2009-06-29

法律家のヒヨコは羽ばたくのか!?⑭

 梅雨入りしたにもかかわらず,ほぼ雨が降らなかった6月も終わろうとしています。梅雨の本分を思い出したように,今日になって雨が降り出したので,ブログの本分を思い出して更新しようと思います。

 少し前に,日本郵政の社長人事を巡ってひと騒動ありました。民営化する際に大モメした郵政ですが,民営化した後も大モメしています。
 思わぬところに郵政民営化の影響が波及していますよというお話です。

 刑事裁判に即決裁判という制度があります。この即決裁判は,争いのない事件で,執行猶予が見込まれる事件について,20分くらいで裁判してしまい,即日判決を出そうというものです。しかも,禁錮・懲役刑を言い渡す場合は,必ず執行猶予を付けないといけないというものです。言ってみれば,裁判員裁判とは対極に位置する制度なんじゃないでしょうか?

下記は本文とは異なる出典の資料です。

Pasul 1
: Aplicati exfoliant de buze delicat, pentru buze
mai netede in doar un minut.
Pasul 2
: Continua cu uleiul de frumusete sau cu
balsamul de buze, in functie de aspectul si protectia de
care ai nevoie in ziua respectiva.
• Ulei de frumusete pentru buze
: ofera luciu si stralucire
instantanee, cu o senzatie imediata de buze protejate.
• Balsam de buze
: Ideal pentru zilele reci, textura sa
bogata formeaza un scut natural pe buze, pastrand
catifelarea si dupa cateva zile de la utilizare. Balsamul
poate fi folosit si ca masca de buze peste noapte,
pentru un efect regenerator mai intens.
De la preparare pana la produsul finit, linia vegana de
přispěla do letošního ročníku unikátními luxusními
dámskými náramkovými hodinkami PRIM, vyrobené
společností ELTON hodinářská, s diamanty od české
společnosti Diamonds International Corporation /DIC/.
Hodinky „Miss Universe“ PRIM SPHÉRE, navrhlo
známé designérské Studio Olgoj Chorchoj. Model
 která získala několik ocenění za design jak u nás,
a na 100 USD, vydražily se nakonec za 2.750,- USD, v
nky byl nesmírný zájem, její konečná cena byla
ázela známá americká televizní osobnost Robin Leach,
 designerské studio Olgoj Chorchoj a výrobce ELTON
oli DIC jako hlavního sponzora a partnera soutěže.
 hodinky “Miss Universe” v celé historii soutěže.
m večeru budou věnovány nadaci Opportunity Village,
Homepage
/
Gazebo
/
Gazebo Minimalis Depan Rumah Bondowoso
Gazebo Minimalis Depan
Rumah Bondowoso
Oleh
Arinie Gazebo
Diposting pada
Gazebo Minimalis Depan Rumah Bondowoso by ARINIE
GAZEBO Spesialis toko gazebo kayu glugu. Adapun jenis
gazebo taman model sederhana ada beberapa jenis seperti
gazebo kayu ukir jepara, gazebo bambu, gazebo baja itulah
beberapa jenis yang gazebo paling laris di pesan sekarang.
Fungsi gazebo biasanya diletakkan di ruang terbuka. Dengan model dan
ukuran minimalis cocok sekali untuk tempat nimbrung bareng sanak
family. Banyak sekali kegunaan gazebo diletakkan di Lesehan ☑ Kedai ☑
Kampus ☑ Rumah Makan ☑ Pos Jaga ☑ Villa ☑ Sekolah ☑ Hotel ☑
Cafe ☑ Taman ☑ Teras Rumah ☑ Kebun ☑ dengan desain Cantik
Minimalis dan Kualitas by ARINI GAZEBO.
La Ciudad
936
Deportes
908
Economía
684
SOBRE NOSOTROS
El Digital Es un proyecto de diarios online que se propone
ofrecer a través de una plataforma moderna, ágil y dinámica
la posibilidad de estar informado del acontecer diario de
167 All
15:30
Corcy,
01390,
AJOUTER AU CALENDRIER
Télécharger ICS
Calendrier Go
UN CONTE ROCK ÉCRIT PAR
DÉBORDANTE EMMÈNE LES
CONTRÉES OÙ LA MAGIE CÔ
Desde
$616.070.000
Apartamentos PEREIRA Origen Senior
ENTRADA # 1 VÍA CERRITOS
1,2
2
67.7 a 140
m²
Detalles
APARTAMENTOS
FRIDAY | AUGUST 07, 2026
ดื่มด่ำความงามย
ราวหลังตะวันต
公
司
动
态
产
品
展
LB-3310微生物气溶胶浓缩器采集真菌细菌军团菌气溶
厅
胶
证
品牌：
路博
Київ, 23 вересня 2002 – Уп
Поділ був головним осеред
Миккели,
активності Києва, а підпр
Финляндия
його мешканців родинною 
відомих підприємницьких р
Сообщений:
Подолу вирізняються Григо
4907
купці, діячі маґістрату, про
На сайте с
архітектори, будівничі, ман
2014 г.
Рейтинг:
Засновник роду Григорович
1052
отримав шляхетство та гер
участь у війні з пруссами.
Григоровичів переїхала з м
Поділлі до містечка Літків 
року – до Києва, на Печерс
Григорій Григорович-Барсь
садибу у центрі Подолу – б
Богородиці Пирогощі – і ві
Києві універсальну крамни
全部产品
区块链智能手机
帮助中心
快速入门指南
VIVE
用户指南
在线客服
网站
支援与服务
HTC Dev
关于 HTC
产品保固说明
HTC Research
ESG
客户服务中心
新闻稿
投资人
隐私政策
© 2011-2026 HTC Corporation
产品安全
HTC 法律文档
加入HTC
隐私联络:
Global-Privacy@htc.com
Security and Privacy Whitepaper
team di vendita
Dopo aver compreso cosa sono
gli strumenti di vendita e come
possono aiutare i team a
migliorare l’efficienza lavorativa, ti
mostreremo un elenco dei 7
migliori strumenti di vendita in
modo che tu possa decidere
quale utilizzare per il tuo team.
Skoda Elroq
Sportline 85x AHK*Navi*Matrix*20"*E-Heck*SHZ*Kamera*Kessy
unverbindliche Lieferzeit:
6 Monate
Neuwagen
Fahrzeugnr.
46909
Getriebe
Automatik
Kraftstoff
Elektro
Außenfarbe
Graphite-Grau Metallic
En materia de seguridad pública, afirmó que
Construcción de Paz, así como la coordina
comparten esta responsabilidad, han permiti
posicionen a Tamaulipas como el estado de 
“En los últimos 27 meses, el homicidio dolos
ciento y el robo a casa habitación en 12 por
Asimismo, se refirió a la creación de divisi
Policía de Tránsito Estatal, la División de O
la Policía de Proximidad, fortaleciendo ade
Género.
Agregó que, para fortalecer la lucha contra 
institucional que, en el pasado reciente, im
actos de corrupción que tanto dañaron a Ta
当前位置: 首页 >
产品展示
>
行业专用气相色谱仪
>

 で,この即決裁判ですが,起訴されてからできる限り2週間以内に公判を開かなければなりません。なので,検察官が起訴する際に,弁護人(被疑者国選で選任されている場合)の予定を聞いてそれを裁判所に伝えるという運用がされている模様です(少なくとも大阪では)。

 2週間以内に公判を開けばいいわけですが,ちょうど2週間後に公判を開くというのが,実務の運用になっています。なぜに,そんな運用になっているかというと,郵政民営化にその一端があるようです。
 というのも,起訴されると,身柄が拘束されていようが,されていまいが,起訴状を被告人に送らないといけないんです。どうやって送るかというと,当然,郵便です。と,ここまでは問題ないんです(たぶん)。
 問題があるのは,ここから先です。起訴状を被告人に送達(配達)しました!という報告書を郵便局から裁判所に提出してもらっているそうなんです。が,この送達報告書が裁判所に届くのが,民営化されてから遅いんだそうです。最高裁からも日本郵政に文句を言ってるそうなんですが,今のところ改善の兆しが・・・
 そこで,即決裁判の期日は,万全を期して起訴から2週間後に開くことになっているそうです。日本郵政のみなさん,あなたたちの迅速な仕事が被告人の身柄拘束期間を1週間減らすことになるんです!!う~ん,ってか,公判当日に被告人に起訴状を持ってきてもらえば,解決する問題なんじゃ?